İ.O.A’a saygım sonsuz, hayranlarına okurlarına da öyle ama bende durum böyle. İleride Nobel alırsa elbet gurur duyacağım ama sanırım bir daha okuma teşebbüsünde bulunmayacağım.

–    Şimdilerde Bir Burjuvanın İtirafları’nı okuyorum. Vakti geldiğinde anlatırım ama şu anda bende bıraktığı his Thomas Mann’ın Buddenbrooklar’ını okuduğumdakine benzer.

–    Pazartesi’den beri Zakkum dinliyorum. Anason’u biliyordum, bir de Caroline’den Ankara’nın eski Raindog’u olduklarını öğrenmiştim. Geçen haftalarda Ahtapotlar araba kullanırken radyodan önce kulağıma sonra dilime takılmaya başlamıştı. Pazar günü BB Anason’u ne kadar beğendiğini söyleyerek dinlettirince, O beğenince farklı oluyor ya her şey, dinlerken daha bir kulak kesildim. Zakkum’da şarkıların hikayesini, solistin Freddy Mercury’i andırmasını, bateristin Adrien Brody’e benzemesini, müziğin içime işleyişini, dönüp dönüp bıkmadan aynı şarkıyı gün boyu dinleyen halimi sevdim.

(Yazıya ara… Bence dinlemediyseniz fırsatı  kaçırmayın.)  

–    Rejimdeyim. Bu sefer ciddiyim. Bir aydaki hedefim 3-5 kg vermek. Yok, 3 kg bile veremezsem sonrasında obez olmaya kararlıyım. Açım. Yiyorum ama eskiye kıyasla neredeyse hiç. Ara öğünlerde bir bardak yağsız süt içmek hiçbir zaman bir dilim börek yemekle aynı şey olmuyor. İlk günün akşamı yatağa yattığımda bir süre midemin (doğrusu beynimin) sesinden uyuyamadım. Halbuki 1 kase yoğurt yemiştim yatmadan önce. Madde bağımlısının yoksunluk sendromundaymış gibiydim. İçimden inanılmaz kuvvetli bir dürtü gidip eski kaşarlı tost yapmamı ve sonrasında mutlu mutlu uyumamı söylüyordu. Yenilmedim. Gece rüyamda deniz kıyısındaydım. Garson kalamar tava servisi yapıyordu. Kalamarın yanında dereotulu, limonlu ve kremalı nefis bir sos vardı. Soslanmış kalamarı dilimle çevirip damağıma değdirdiğimde beynim zevkten dört köşe oldu.

      Sabah uyanınca kendime çok güldüm. Boşuna “Aç tavuk kendini darı ambarında görür,” diye söylememişlerdi.

      Dördüncü gündeyim. 70 kg ile başladım, bu sabah 68,7 idi tartı. Hadi bu giden ödem olsa bile yine de fena sayılmaz. 13 Ekim’de kuzenimin düğününde istediğim elbiseyi giymeliyim.

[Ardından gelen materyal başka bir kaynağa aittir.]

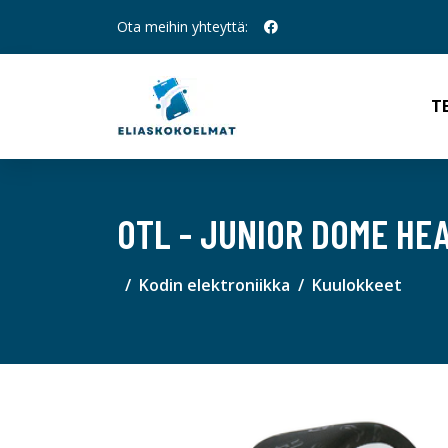
Ota meihin yhteyttä:
T
OTL - JUNIOR DOME HE
Kodin elektroniikka
Kuulokkeet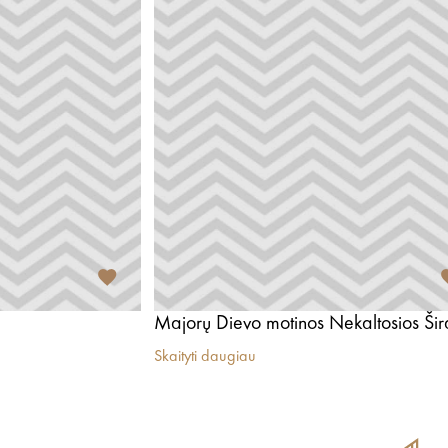
Skaityti daugiau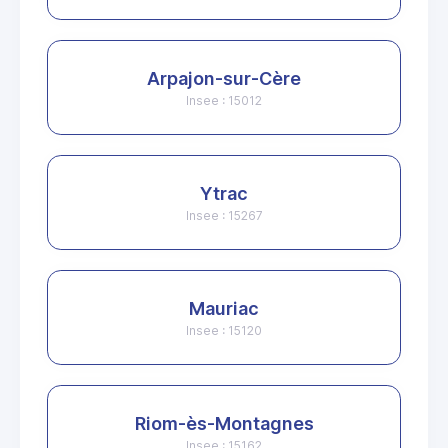
Arpajon-sur-Cère
Insee : 15012
Ytrac
Insee : 15267
Mauriac
Insee : 15120
Riom-ès-Montagnes
Insee : 15162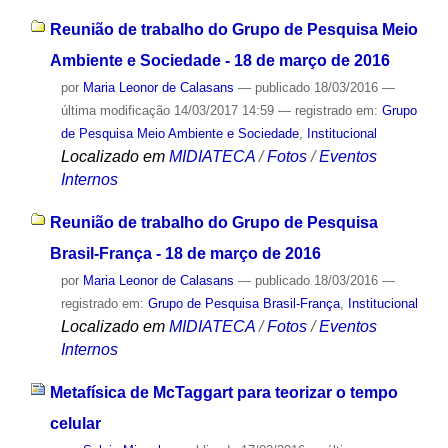
Reunião de trabalho do Grupo de Pesquisa Meio
Ambiente e Sociedade - 18 de março de 2016
por
Maria Leonor de Calasans
—
publicado
18/03/2016
—
última modificação
14/03/2017 14:59
— registrado em:
Grupo
de Pesquisa Meio Ambiente e Sociedade
,
Institucional
Localizado em
MIDIATECA
/
Fotos
/
Eventos
Internos
Reunião de trabalho do Grupo de Pesquisa
Brasil-França - 18 de março de 2016
por
Maria Leonor de Calasans
—
publicado
18/03/2016
—
registrado em:
Grupo de Pesquisa Brasil-França
,
Institucional
Localizado em
MIDIATECA
/
Fotos
/
Eventos
Internos
Metafísica de McTaggart para teorizar o tempo
celular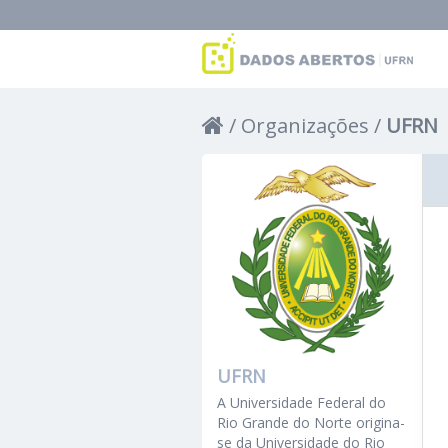
Organizações
UFRN
UFRN
A Universidade Federal do
Rio Grande do Norte origina-
se da Universidade do Rio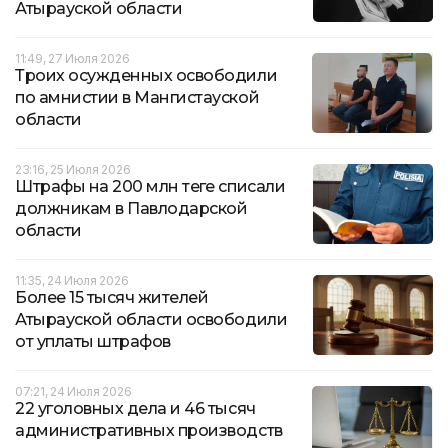
Атырауской области
11:49, 27 Июля 2026
Троих осужденных освободили
по амнистии в Мангистауской
области
23:16, 25 Июля 2026
Штрафы на 200 млн теңге списали
должникам в Павлодарской
области
11:35, 24 Июля 2026
Более 15 тысяч жителей
Атырауской области освободили
от уплаты штрафов
07:21, 24 Июля 2026
22 уголовных дела и 46 тысяч
административных производств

      En kötüsü metabolizmayı hızlandırdığı için yeşil çay içmek. Resmen işkence, ilaç içer gibi içiyorum.

      Arada midemin zorundan kolumu yiyecek gibi olsam da dayanıyorum. Bu sefer kararlıyım, olacak. Dolaptaki giyemediğim etekleri ve elbiseleri giyeceğim. Azimliyim.